The Company has elected to account for the Convertible Notes at fair value where changes in fair value of the notes are measured through the consolidated statements of operations and comprehensive loss until settlement. As the Convertible Notes are due on demand. the Company recorded the Convertible Notes at fair value totaling $32.4 million within current liabilities on its consolidated balance sheet as of December 31, 2022. Subsequent to December 31, 2023 and per the Merger further discussed in Note 1, the Convertibles Notes converted into 29,853,711 shares of common stock. As the Convertible Notes were settled with equity securities subsequent to the balance sheet date but prior to the issuance of the financial statements, per ASC 470 Debt, the Company recorded the Convertible Notes at the fair value totaling $38.6 million as a long-term liability on its consolidated balance sheet as of December 31, 2023. The Company recorded in other income (expense), net an interest expense of $1.5 million and a charge of $4.7 million related to the change in estimated fair value during the year ended December 31, 2023.
9. Convertible Preferred Stock
In July 2018, the Company entered into a Series A and A-1 Preferred Stock Purchase Agreement and issued 10,000,000 shares of Series A Preferred Stock at a price of $1.00 per share less issuance costs of $100 thousand for total net proceeds of $9.9 million.
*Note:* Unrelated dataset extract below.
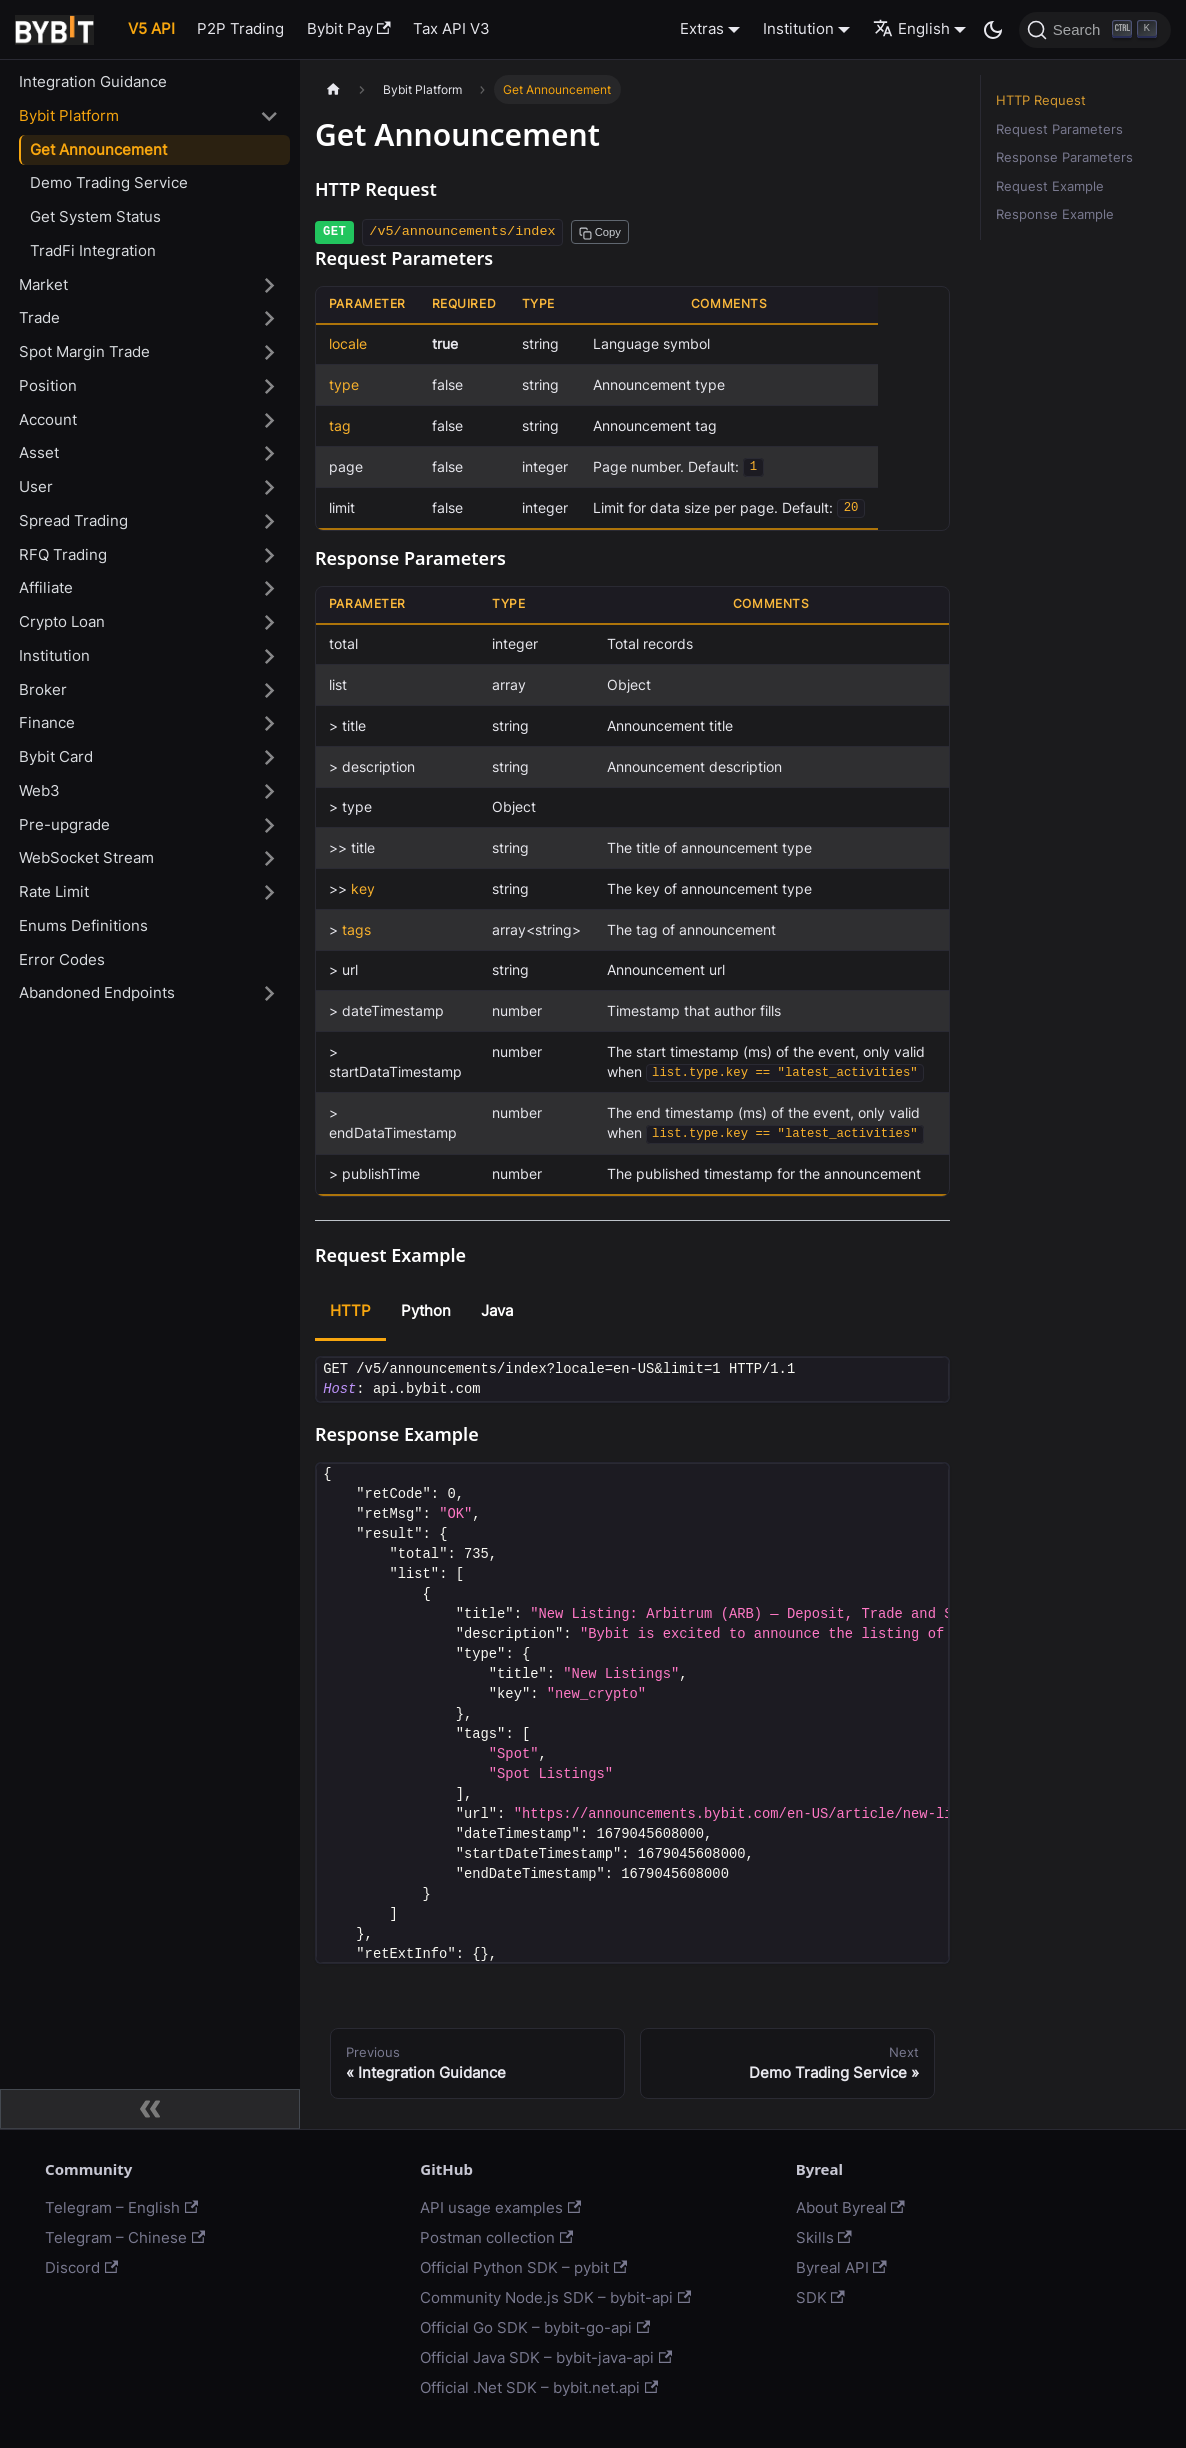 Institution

The Company also issued 6,500,000 shares of Series A1 preferred stock for the conversion of financial instruments that had been previously issued during the years ended December 31, 2018 and 2017.
In connection with the initial issuance of the Series A preferred stock, the holders received the right to purchase, and the Company the obligation to sell, an additional 31,000,000 shares of Series A preferred stock at the same purchase price as the initial closing upon achieving certain milestones. The specified milestones could be waived upon written consent of the holders of a majority of the shares of Series A preferred stock. The Company determined that the tranche rights did not meet the definition of a freestanding financial instrument because they are not legally detachable. Further, the Company determined that the tranche rights do not meet the definition of an embedded derivative that require bifurcation from the equity instrument.
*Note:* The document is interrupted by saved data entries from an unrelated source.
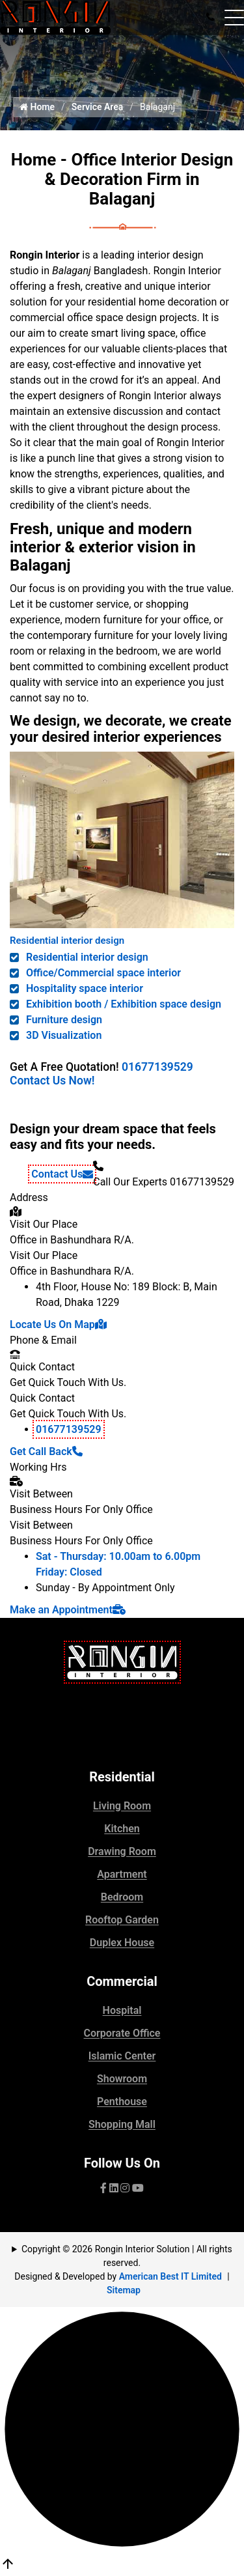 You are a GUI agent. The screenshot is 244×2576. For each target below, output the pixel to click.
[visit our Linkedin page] (113, 2188)
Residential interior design (67, 940)
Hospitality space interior (84, 988)
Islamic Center (122, 2056)
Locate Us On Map (58, 1324)
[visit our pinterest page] (124, 2188)
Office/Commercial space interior (103, 973)
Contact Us (62, 1174)
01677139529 (157, 1066)
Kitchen (122, 1828)
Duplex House (122, 1942)
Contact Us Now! (52, 1080)
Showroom (122, 2079)
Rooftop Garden (122, 1920)
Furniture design (64, 1019)
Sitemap (124, 2290)
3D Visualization (64, 1035)
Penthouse (122, 2101)
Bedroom (122, 1897)
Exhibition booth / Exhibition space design (123, 1004)
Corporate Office (122, 2033)
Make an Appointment (68, 1610)
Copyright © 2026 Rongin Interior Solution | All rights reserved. (126, 2256)
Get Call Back (46, 1451)
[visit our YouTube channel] (138, 2188)
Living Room (122, 1806)
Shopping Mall (122, 2124)
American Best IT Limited (170, 2276)
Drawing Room (122, 1851)
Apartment (121, 1874)
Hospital (122, 2010)
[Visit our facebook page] (103, 2188)
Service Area (98, 107)
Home (37, 107)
In August 2019, the Company issued 3,000,000 shares of Series A preferred stock at a price of $1.00 per share less issuance costs of $30 thousand for net proceeds of $2.97 million upon the achievement of specified milestones. In September 2019, the Company issued 28,000,000 shares of Series A preferred stock at a price of $1.00 per share less issuance costs of $40 thousand for net proceeds of $27.96 million upon the receipt of a waiver of the final milestones being met.
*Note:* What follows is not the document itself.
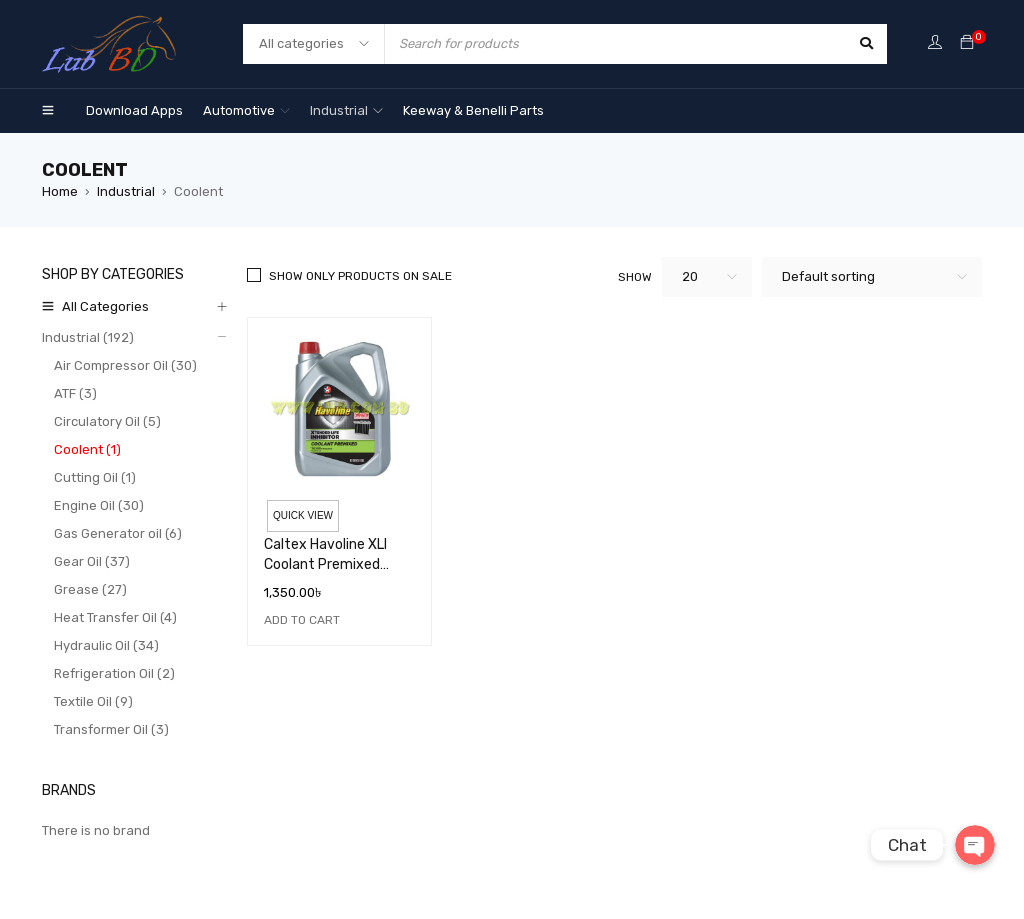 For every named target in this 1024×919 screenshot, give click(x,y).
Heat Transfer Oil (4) (115, 617)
In September 2019, the Company issued 6,628,788 Series A preferred shares in association with the purchase of a license agreement with BMS as further described in Note 7.
On August 31, 2020, the Company entered into a Series B Preferred Stock Purchase Agreement and issued 34,636,767 shares of Series B Preferred Stock at a price of $1.0971 per share less issuance costs of $100 thousand for total net proceeds of $37.9 million.
In connection with the initial issuance of the Series B preferred stock, the holders received the right to purchase, and the Company the obligation to sell, an additional 17,318,383 shares of Series B preferred stock at the same purchase price as the initial closing upon achieving certain milestones. The specified milestones could be waived upon written consent of the holders of a majority of the shares of Series B preferred stock. The Company also had the right to issue additional shares of Series B Preferred Stock to new investors if the agreement was reached before December 31, 2020, a portion of which would be issued immediately and a portion upon achieving the specified milestones. The Company determined that the tranche rights did not meet the definition of a freestanding financial instrument because they are not legally detachable. Further, the Company determined that the tranche rights do not meet the definition of an embedded derivative that require bifurcation from the equity instrument.
On October 15, 2020, the Company issued an additional 1,822,987 shares of Series B Preferred Stock to new investors at a purchase price of $1.0971 per share for total net proceeds of $2.0 million.
In November and December of 2021, the Company issued 18,229,873 shares of Series B Preferred stock at a purchase price of $1.0971 per share less issuance cost of $10 thousand for total net proceeds of $20.0 million upon the achievement of the specified milestones.
The Series A Preferred stock, the Series A-1 preferred stock and the Series B preferred stock, (together the Preferred Stock) have the following rights and preferences:
Voting Rights
The holders of the Preferred Stock are entitled to vote, together with the holders of common stock, on all matters submitted to stockholders for a vote. Each holder of outstanding shares of Preferred Stock shall be entitled to cast the number of votes equal to the number of shares of common stock into which the shares of Preferred Stock held by such holder are convertible at the time of such vote.